Roberto Urbinati
martedì 8 marzo 2022
La Scelta
Il clangore è troppo forte,
le parole di pace paiono afone.
E non serve neppure gridarle a squarciagola;
i tuoni maligni s’addensano, inesorabili,
come nembi all’orizzonte,
come some sulle spalle.
Chi ancora rivendica un pensiero di pace
viene servito lo sguardo dell’accusa, della presunta colpevolezza.
Ecco la vera condanna a cui siamo destinati,
si rinnova più vivida che mai,
in quei toni, nell’incapacità di credere all’umanità, nella incapacità
di distinguere il vero coraggio dalla ignavia.
La guerra non ha parti e non può avere partigiani!
E cos’è, cosa significa essere uomini se non la convinzione:
che mai nessun fanciullo deve essere costretto e chiamato a pagare
per le colpe dei padri? Siano gli uni o gli altri.

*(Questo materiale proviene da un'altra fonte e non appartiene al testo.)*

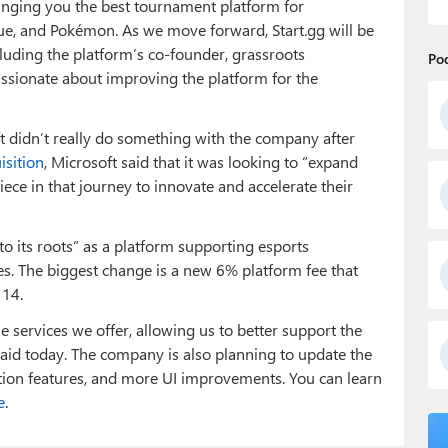
ringing you the best tournament platform for
e, and Pokémon. As we move forward, Start.gg will be
uding the platform’s co-founder, grassroots
Po
ssionate about improving the platform for the
ft didn’t really do something with the company after
isition
, Microsoft said that it was looking to “expand
piece in that journey to innovate and accelerate their
to its roots” as a platform supporting esports
es. The biggest change is a new 6% platform fee that
 14.
 services we offer, allowing us to better support the
aid today. The company is also planning to update the
tion features, and more UI improvements. You can learn
e
.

Ma ci scopriamo indifesi, proprio come bambini!
Quando si vanifica questo obbiettivo,
e la resa diventa la nostra prospettiva, o quanto ci si offre dal belare all’unisono delle greggi, diventa puerile parlare anche di Dio.
Costretto a rassegnarmi di tanta bellezza ancora una volta
penso che siamo stati capaci a carpirne solo la disumanità,
vanificando l’immenso premio nella disinvoltura con il quale lo neghiamo.
Ecco che il ruolo della cultura rassegna nei fatti medesimo fallimento
e clamorosamente sciocco è il conclamarsi delle convinzioni, delle appartenenze, la rivendicazione dell’attenuante nel raccontarsi pro bono pacis d’“averci provato”. Ci auto-assolviamo?
Sta tutta qui la sconfitta. La si può afferrare a piene mani tant’è tangibile:
l’uomo non cambierà mai! Un altro mondo non è possibile.
Non ci rimane che perseverare nella fredda illusione
Nella disperata attesa che anche il nostro imbarazzante premio
possa finalmente terminare come è stato per i nostri nonni,
da cui abbiamo saputo cogliere solo la parte ferina
e buttare, come non fosse servita a nulla o mai esistita, la parte bella!